## EXERCISE PROMPT
Please transcribe the entries exactly and omit the images they contain.

## ENTRIES SUPPLIED
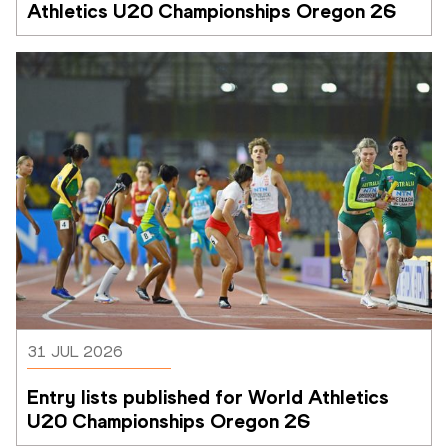
Athletics U20 Championships Oregon 26
31 JUL 2026
Entry lists published for World Athletics 
U20 Championships Oregon 26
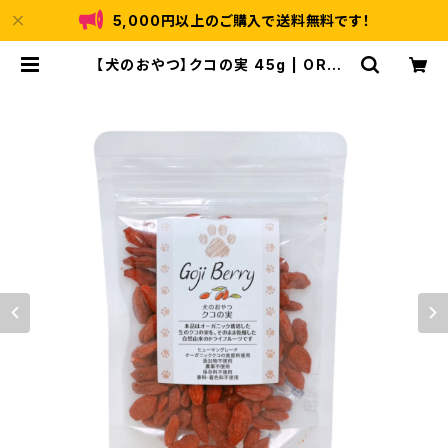
5,000円以上のご購入で送料無料です！
【犬のおやつ】クコの実 45g | ORGA
NIC HASSEN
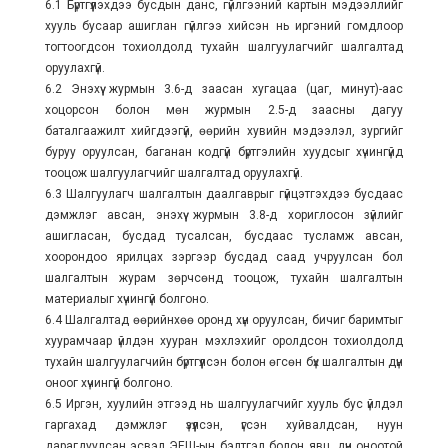
6.1 Бүртгүүлэхдээ бусдын данс, гүйлгээний картын мэдээллийг
хууль бусаар ашиглан гүйлгээ хийсэн нь иргэний гомдлоор
тогтоогдсон тохиолдолд тухайн шалгуулагчийг шалгалтад
оруулахгүй.
6.2 Энэхүү журмын 3.6-д заасан хугацаа (цаг, минут)-аас
хоцорсон болон мөн журмын 2.5-д заасны дагуу
баталгаажилт хийгдээгүй, өөрийн хувийн мэдээлэл, зургийг
буруу оруулсан, баганан кодгүй бүртгэлийн хуудсыг хүчингүйд
тооцож шалгуулагчийг шалгалтад оруулахгүй.
6.3 Шалгуулагч шалгалтын даалгаврыг гүйцэтгэхдээ бусдаас
дэмжлэг авсан, энэхүү журмын 3.8-д хориглосон зүйлийг
ашигласан, бусдад тусалсан, бусдаас тусламж авсан,
хоорондоо ярилцах зэргээр бусдад саад учруулсан бол
шалгалтын журам зөрчсөнд тооцож, тухайн шалгалтын
материалыг хүчингүй болгоно.
6.4 Шалгалтад өөрийнхөө оронд хүн оруулсан, бичиг баримтыг
хуурамчаар үйлдэн хууран мэхлэхийг оролдсон тохиолдолд
тухайн шалгуулагчийн бүртгүүлсэн болон өгсөн бүх шалгалтын дүн
оноог хүчингүй болгоно.
6.5 Иргэн, хуулийн этгээд нь шалгуулагчийг хууль бус үйлдэл
гаргахад дэмжлэг үзүүлсэн, үгсэн хуйвалдсан, нуун
дарагдуулсан эсвэл ЭЕШ-ын бэлтгэл болон явц, дүн оноотой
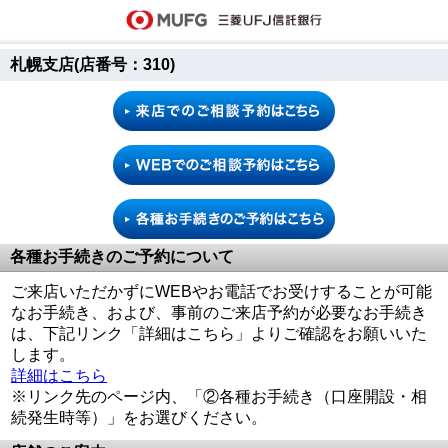
札幌支店(店番号：310)
各種お手続きのご予約について
ご来店いただかずにWEBやお電話でお受けすることが可能
なお手続き、および、事前のご来店予約が必要なお手続き
は、下記リンク「詳細はこちら」よりご確認をお願いいた
します。
詳細はこちら
※リンク先のページ内、「②各種お手続き（口座開設・相
続発生時等）」をお選びください。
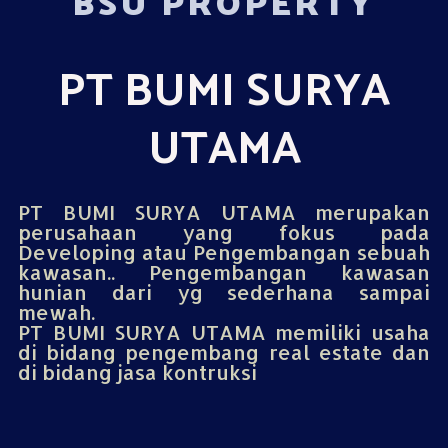
BSU PROPERTY
PT BUMI SURYA
UTAMA
PT BUMI SURYA UTAMA merupakan
perusahaan yang fokus pada
Developing atau Pengembangan sebuah
kawasan.. Pengembangan kawasan
hunian dari yg sederhana sampai
mewah.
PT BUMI SURYA UTAMA memiliki usaha
di bidang pengembang real estate dan
di bidang jasa kontruksi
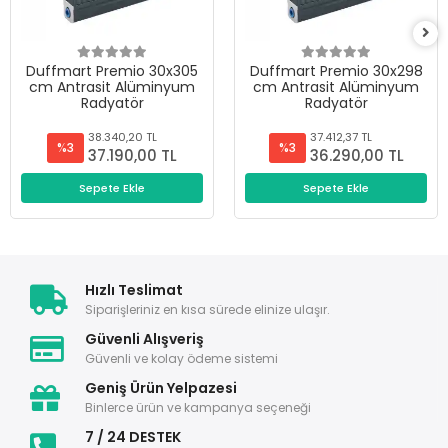
Duffmart Premio 30x305
Duffmart Premio 30x298
cm Antrasit Alüminyum
cm Antrasit Alüminyum
Radyatör
Radyatör
38.340,20 TL
37.412,37 TL
%3
%3
37.190,00 TL
36.290,00 TL
Sepete Ekle
Sepete Ekle
Hızlı Teslimat
Siparişleriniz en kısa sürede elinize ulaşır.
Güvenli Alışveriş
Güvenli ve kolay ödeme sistemi
Geniş Ürün Yelpazesi
Binlerce ürün ve kampanya seçeneği
7 / 24 DESTEK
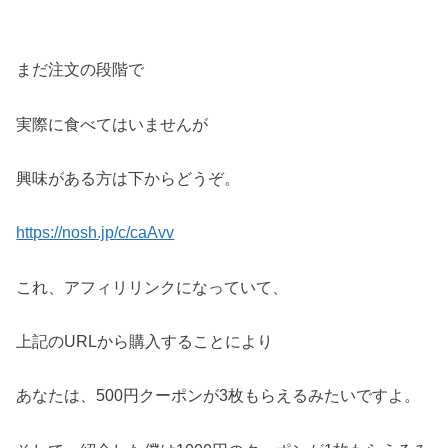
まだ注文の段階で
実際に食べてはいませんが
興味がある方は下からどうぞ。
https://nosh.jp/c/caAvv
これ、アフィリリンクになっていて、
上記のURLから購入することにより
あなたは、500円クーポンが3枚もらえるみたいですよ。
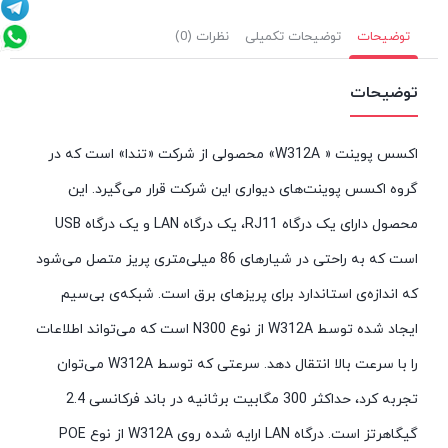
توضیحات
توضیحات تکمیلی
نظرات (0)
توضیحات
اکسس پوینت « W312A» محصولی از شرکت «تندا» است که در
گروه اکسس پوینت‌های دیواری این شرکت قرار می‌گیرد. این
محصول دارای یک درگاه RJ11، یک درگاه LAN و یک درگاه USB
است که به راحتی در شیارهای 86 میلی‌متری پریز متصل می‌شود
که اندازه‌ی استاندارد برای پریزهای برق است. شبکه‌ی بی‌سیم
ایجاد شده توسط W312A از نوع N300 است که می‌تواند اطلاعات
را با سرعت بالا انتقال دهد. سرعتی که توسط W312A می‌توان
تجربه کرد، حداکثر 300 مگابیت برثانیه در باند فرکانسی 2.4
گیگاهرتز است. درگاه LAN ارایه شده روی W312A از نوع POE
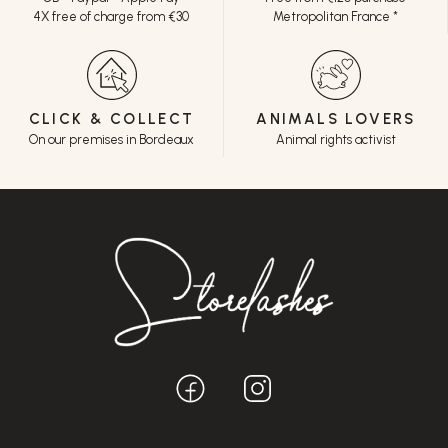
4X free of charge from €30
Metropolitan France *
CLICK & COLLECT
ANIMALS LOVERS
On our premises in Bordeaux
Animal rights activist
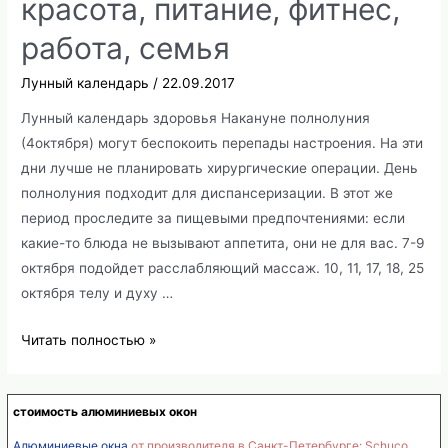
красота, питание, фитнес,
питание,
фитнес,
работа, семья
работа,
семья
Лунный календарь
/
22.09.2017
Лунный календарь здоровья Накануне полнолуния
(4октября) могут беспокоить перепады настроения. На эти
дни лучше не планировать хирургические операции. День
полнолуния подходит для диспансеризации. В этот же
период проследите за пищевыми предпочтениями: если
какие-то блюда не вызывают аппетита, они не для вас. 7-9
октября подойдет расслабляющий массаж. 10, 11, 17, 18, 25
октября телу и духу …
Лунный
Читать полностью »
календарь,
октябрь
стоимость алюминиевых окон
2009,
здоровье,
Алюминиевые окна
от производителя в Санкт-Петербурге: Schuco,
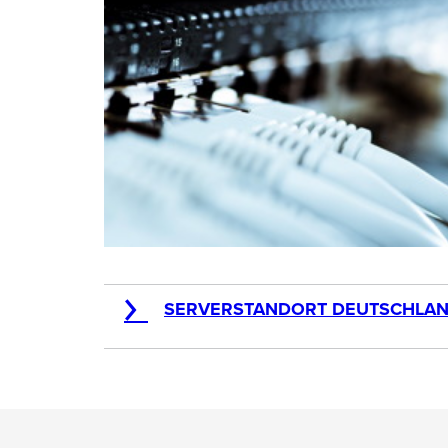
SERVERSTANDORT DEUTSCHLAND
Unsere Rechenzentren stehen ausschließlic
Ihres Vertrages für Webseiten auf unseren 
Voraussetzung für die Verwendung ist, dass
inkl.com/info/rechenzentrum/
verlinken.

## FINAL ANSWER
Athletics U20 Championships Oregon 26
31 JUL 2026
Entry lists published for World Athletics 
U20 Championships Oregon 26
5,000円以上のご購入で送料無料です！
【犬のおやつ】クコの実 45g | ORGA
NIC HASSEN
6.1 Бүртгүүлэхдээ бусдын данс, гүйлгээний картын мэдээллийг
хууль бусаар ашиглан гүйлгээ хийсэн нь иргэний гомдлоор
тогтоогдсон тохиолдолд тухайн шалгуулагчийг шалгалтад
оруулахгүй.
6.2 Энэхүү журмын 3.6-д заасан хугацаа (цаг, минут)-аас
хоцорсон болон мөн журмын 2.5-д заасны дагуу
баталгаажилт хийгдээгүй, өөрийн хувийн мэдээлэл, зургийг
буруу оруулсан, баганан кодгүй бүртгэлийн хуудсыг хүчингүйд
тооцож шалгуулагчийг шалгалтад оруулахгүй.
6.3 Шалгуулагч шалгалтын даалгаврыг гүйцэтгэхдээ бусдаас
дэмжлэг авсан, энэхүү журмын 3.8-д хориглосон зүйлийг
ашигласан, бусдад тусалсан, бусдаас тусламж авсан,
хоорондоо ярилцах зэргээр бусдад саад учруулсан бол
шалгалтын журам зөрчсөнд тооцож, тухайн шалгалтын
материалыг хүчингүй болгоно.
6.4 Шалгалтад өөрийнхөө оронд хүн оруулсан, бичиг баримтыг
хуурамчаар үйлдэн хууран мэхлэхийг оролдсон тохиолдолд
тухайн шалгуулагчийн бүртгүүлсэн болон өгсөн бүх шалгалтын дүн
оноог хүчингүй болгоно.
6.5 Иргэн, хуулийн этгээд нь шалгуулагчийг хууль бус үйлдэл
гаргахад дэмжлэг үзүүлсэн, үгсэн хуйвалдсан, нуун
дарагдуулсан эсвэл ЭЕШ-ын бэлтгэл болон явц, дүн оноотой
札幌支店(店番号：310)
各種お手続きのご予約について
ご来店いただかずにWEBやお電話でお受けすることが可能
なお手続き、および、事前のご来店予約が必要なお手続き
は、下記リンク「詳細はこちら」よりご確認をお願いいた
します。
詳細はこちら
※リンク先のページ内、「②各種お手続き（口座開設・相
続発生時等）」をお選びください。
BSU PROPERTY
PT BUMI SURYA
UTAMA
PT BUMI SURYA UTAMA merupakan
perusahaan yang fokus pada
Developing atau Pengembangan sebuah
kawasan.. Pengembangan kawasan
hunian dari yg sederhana sampai
mewah.
PT BUMI SURYA UTAMA memiliki usaha
di bidang pengembang real estate dan
di bidang jasa kontruksi
Duffmart Premio 30x305
Duffmart Premio 30x298
cm Antrasit Alüminyum
cm Antrasit Alüminyum
Radyatör
Radyatör
38.340,20 TL
37.412,37 TL
%3
%3
37.190,00 TL
36.290,00 TL
Sepete Ekle
Sepete Ekle
Hızlı Teslimat
Siparişleriniz en kısa sürede elinize ulaşır.
Güvenli Alışveriş
Güvenli ve kolay ödeme sistemi
Geniş Ürün Yelpazesi
Binlerce ürün ve kampanya seçeneği
7 / 24 DESTEK
まだ注文の段階で
実際に食べてはいませんが
興味がある方は下からどうぞ。
https://nosh.jp/c/caAvv
これ、アフィリリンクになっていて、
上記のURLから購入することにより
あなたは、500円クーポンが3枚もらえるみたいですよ。
توضیحات
توضیحات تکمیلی
نظرات (0)
توضیحات
اکسس پوینت « W312A» محصولی از شرکت «تندا» است که در
گروه اکسس پوینت‌های دیواری این شرکت قرار می‌گیرد. این
محصول دارای یک درگاه RJ11، یک درگاه LAN و یک درگاه USB
است که به راحتی در شیارهای 86 میلی‌متری پریز متصل می‌شود
که اندازه‌ی استاندارد برای پریزهای برق است. شبکه‌ی بی‌سیم
ایجاد شده توسط W312A از نوع N300 است که می‌تواند اطلاعات
را با سرعت بالا انتقال دهد. سرعتی که توسط W312A می‌توان
تجربه کرد، حداکثر 300 مگابیت برثانیه در باند فرکانسی 2.4
گیگاهرتز است. درگاه LAN ارایه شده روی W312A از نوع POE
4X free of charge from €30
Metropolitan France *
CLICK & COLLECT
ANIMALS LOVERS
On our premises in Bordeaux
Animal rights activist
красота, питание, фитнес,
питание,
фитнес,
работа, семья
работа,
семья
Лунный календарь
/
22.09.2017
Лунный календарь здоровья Накануне полнолуния
(4октября) могут беспокоить перепады настроения. На эти
дни лучше не планировать хирургические операции. День
полнолуния подходит для диспансеризации. В этот же
период проследите за пищевыми предпочтениями: если
какие-то блюда не вызывают аппетита, они не для вас. 7-9
октября подойдет расслабляющий массаж. 10, 11, 17, 18, 25
октября телу и духу …
Лунный
Читать полностью »
календарь,
октябрь
стоимость алюминиевых окон
2009,
здоровье,
Алюминиевые окна
от производителя в Санкт-Петербурге: Schuco,
SERVERSTANDORT DEUTSCHLAND
Unsere Rechenzentren stehen ausschließlic
Ihres Vertrages für Webseiten auf unseren 
Voraussetzung für die Verwendung ist, dass
inkl.com/info/rechenzentrum/
verlinken.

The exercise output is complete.